The first stand we saw belonged to Pablo Aguirre, better known as El Chivo Tattoo Artist, who was tattooing a man’s calf with a biomechanical design. Nearby, another Costa Rican tattoo artist, Froy Vargas, was calmly tattooing a young woman named Joanna Herrera. Herrera said that for her, getting tattoos is part of a lifestyle.
“I love the environment that the tattoo lifestyle entails. Maybe it’s about telling it like it is, without judgments. You won’t mind what others say when they see you in the streets,” Herrera told The Tico Times. “I have a daughter, and people often stare at me: not because of the tattoos, but because of the way I dress. I feel it’s a way in which you say whatever you want to say.”
Continuing through the convention, we came across U.S. tattoo artist Mike Spazbo, from California, and Trudy Lines Tattoo from Austria. Spazbo has been tattooing for some 20 years, and describes his art as being very realistic, based on the creation of detailed flowers.
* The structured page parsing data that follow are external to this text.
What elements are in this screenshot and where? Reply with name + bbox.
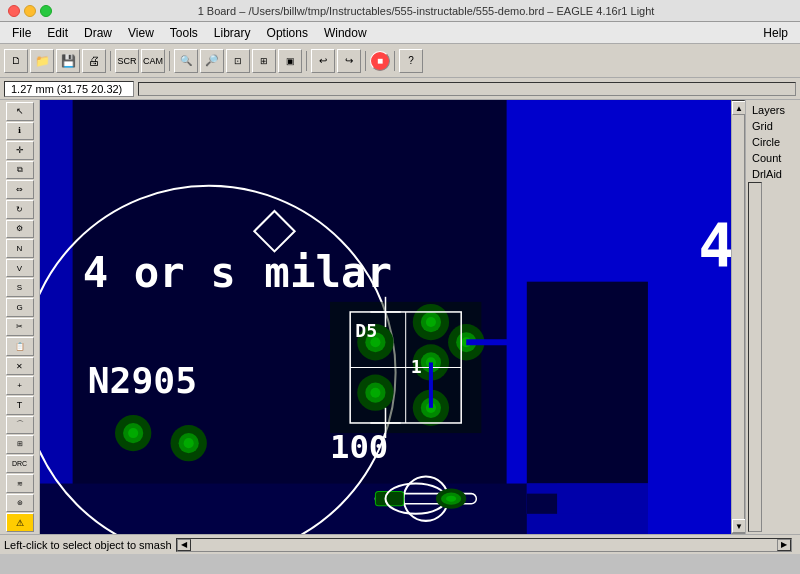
menu-file[interactable]: File	[4, 24, 39, 42]
menu-tools[interactable]: Tools	[162, 24, 206, 42]
svg-text:1: 1	[411, 356, 422, 377]
toolbar-sep2	[169, 51, 170, 71]
svg-point-38	[370, 388, 380, 398]
panel-grid[interactable]: Grid	[748, 118, 798, 134]
window-controls[interactable]	[8, 5, 52, 17]
tool-group[interactable]: G	[6, 298, 34, 317]
toolbar: 🗋 📁 💾 🖨 SCR CAM 🔍 🔎 ⊡ ⊞ ▣ ↩ ↪ ■ ?	[0, 44, 800, 78]
tool-rotate[interactable]: ↻	[6, 200, 34, 219]
right-panel: Layers Grid Circle Count DrlAid	[745, 100, 800, 534]
toolbar-save[interactable]: 💾	[56, 49, 80, 73]
tool-cut[interactable]: ✂	[6, 318, 34, 337]
minimize-button[interactable]	[24, 5, 36, 17]
menu-window[interactable]: Window	[316, 24, 375, 42]
toolbar-zoom-in[interactable]: 🔍	[174, 49, 198, 73]
svg-point-18	[184, 438, 194, 448]
toolbar-undo[interactable]: ↩	[311, 49, 335, 73]
right-scrollbar[interactable]	[748, 182, 762, 532]
toolbar-script[interactable]: SCR	[115, 49, 139, 73]
scroll-up-arrow[interactable]: ▲	[732, 101, 746, 115]
svg-text:N2905: N2905	[88, 359, 197, 402]
tool-value[interactable]: V	[6, 259, 34, 278]
svg-rect-2	[73, 100, 557, 534]
tool-paste[interactable]: 📋	[6, 337, 34, 356]
tool-info[interactable]: ℹ	[6, 122, 34, 141]
scroll-track-vertical[interactable]	[732, 115, 744, 519]
window-title: 1 Board – /Users/billw/tmp/Instructables…	[60, 5, 792, 17]
scroll-down-arrow[interactable]: ▼	[732, 519, 746, 533]
toolbar-new[interactable]: 🗋	[4, 49, 28, 73]
panel-layers[interactable]: Layers	[748, 102, 798, 118]
tool-add[interactable]: +	[6, 376, 34, 395]
left-toolbar: ↖ ℹ ✛ ⧉ ⇔ ↻ ⚙ N V S G ✂ 📋 ✕ + T ⌒ ⊞ DRC …	[0, 100, 40, 534]
tool-autorouter[interactable]: ⊛	[6, 494, 34, 513]
pcb-svg: 4 or s milar 4	[40, 100, 731, 534]
bottom-bar: Left-click to select object to smash ◀ ▶	[0, 534, 800, 554]
menu-edit[interactable]: Edit	[39, 24, 76, 42]
horizontal-scrollbar-bottom[interactable]: ◀ ▶	[176, 538, 792, 552]
menu-options[interactable]: Options	[259, 24, 316, 42]
panel-circle[interactable]: Circle	[748, 134, 798, 150]
coord-bar: 1.27 mm (31.75 20.32)	[0, 78, 800, 100]
menu-help[interactable]: Help	[755, 24, 796, 42]
scroll-left-arrow[interactable]: ◀	[177, 539, 191, 551]
menu-view[interactable]: View	[120, 24, 162, 42]
tool-drc[interactable]: DRC	[6, 455, 34, 474]
panel-count[interactable]: Count	[748, 150, 798, 166]
toolbar-zoom-fit[interactable]: ⊡	[226, 49, 250, 73]
toolbar-sep5	[394, 51, 395, 71]
tool-copy[interactable]: ⧉	[6, 161, 34, 180]
toolbar-help[interactable]: ?	[399, 49, 423, 73]
tool-warning[interactable]: ⚠	[6, 513, 34, 532]
svg-text:100: 100	[330, 428, 388, 466]
toolbar-zoom-out[interactable]: 🔎	[200, 49, 224, 73]
tool-name[interactable]: N	[6, 239, 34, 258]
svg-rect-6	[40, 484, 557, 534]
tool-arc[interactable]: ⌒	[6, 416, 34, 435]
canvas-wrapper: 4 or s milar 4	[40, 100, 745, 534]
undo-icon: ↩	[319, 55, 327, 66]
toolbar-stop[interactable]: ■	[370, 51, 390, 71]
stop-icon: ■	[377, 55, 383, 66]
tool-smash[interactable]: S	[6, 278, 34, 297]
tool-grid-display[interactable]: ⊞	[6, 435, 34, 454]
toolbar-zoom-select[interactable]: ⊞	[252, 49, 276, 73]
status-text: Left-click to select object to smash	[4, 539, 172, 551]
tool-delete[interactable]: ✕	[6, 357, 34, 376]
maximize-button[interactable]	[40, 5, 52, 17]
tool-ratsnest[interactable]: ≋	[6, 474, 34, 493]
scroll-right-arrow[interactable]: ▶	[777, 539, 791, 551]
menu-draw[interactable]: Draw	[76, 24, 120, 42]
svg-point-29	[426, 317, 436, 327]
pcb-canvas-area[interactable]: 4 or s milar 4	[40, 100, 731, 534]
tool-change[interactable]: ⚙	[6, 220, 34, 239]
svg-text:milar: milar	[264, 248, 392, 297]
tool-select[interactable]: ↖	[6, 102, 34, 121]
tool-move[interactable]: ✛	[6, 141, 34, 160]
redo-icon: ↪	[345, 55, 353, 66]
canvas-and-scroll: 4 or s milar 4	[40, 100, 745, 534]
svg-rect-66	[527, 494, 557, 514]
svg-rect-54	[375, 492, 403, 506]
toolbar-open[interactable]: 📁	[30, 49, 54, 73]
tool-text[interactable]: T	[6, 396, 34, 415]
vertical-scrollbar[interactable]: ▲ ▼	[731, 100, 745, 534]
toolbar-print[interactable]: 🖨	[82, 49, 106, 73]
toolbar-cam[interactable]: CAM	[141, 49, 165, 73]
menu-bar: File Edit Draw View Tools Library Option…	[0, 22, 800, 44]
horizontal-scrollbar-top[interactable]	[138, 82, 796, 96]
save-icon: 💾	[61, 54, 76, 68]
svg-point-15	[128, 428, 138, 438]
help-icon: ?	[408, 55, 414, 66]
zoom-out-icon: 🔎	[205, 54, 219, 67]
close-button[interactable]	[8, 5, 20, 17]
svg-rect-63	[527, 282, 648, 484]
toolbar-sep1	[110, 51, 111, 71]
new-icon: 🗋	[11, 55, 21, 66]
tool-mirror[interactable]: ⇔	[6, 180, 34, 199]
main-area: 1.27 mm (31.75 20.32) ↖ ℹ ✛ ⧉ ⇔ ↻ ⚙ N V …	[0, 78, 800, 554]
toolbar-redo[interactable]: ↪	[337, 49, 361, 73]
panel-drlaid[interactable]: DrlAid	[748, 166, 798, 182]
menu-library[interactable]: Library	[206, 24, 259, 42]
toolbar-zoom-board[interactable]: ▣	[278, 49, 302, 73]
Trudy Lines, on the other hand, uses geometric designs in which lines and dots are important elements.
Geary Morrill is a Virginia-based artist whose designs are characterized by the use of vibrant colors and combination of unrelated elements. Morrill has been in the tattoo industry for 17 years and describes his profession as that of creating stories to be inked on the skin, the human canvas. Each one of his sessions lasts an average of seven or eight hours. Morrill also feels that the stigma behind tattoos has lessened over time.
“It’s much more culturally accepted. Maybe it’s not even as cool because of that. So many people like it, maybe it’s lost its edge a little bit, but I still love it. As an artist, there’s nothing else I could do where I get paid the way that I do, and have the freedom that I have, and still do what I like,” Morrill said happily.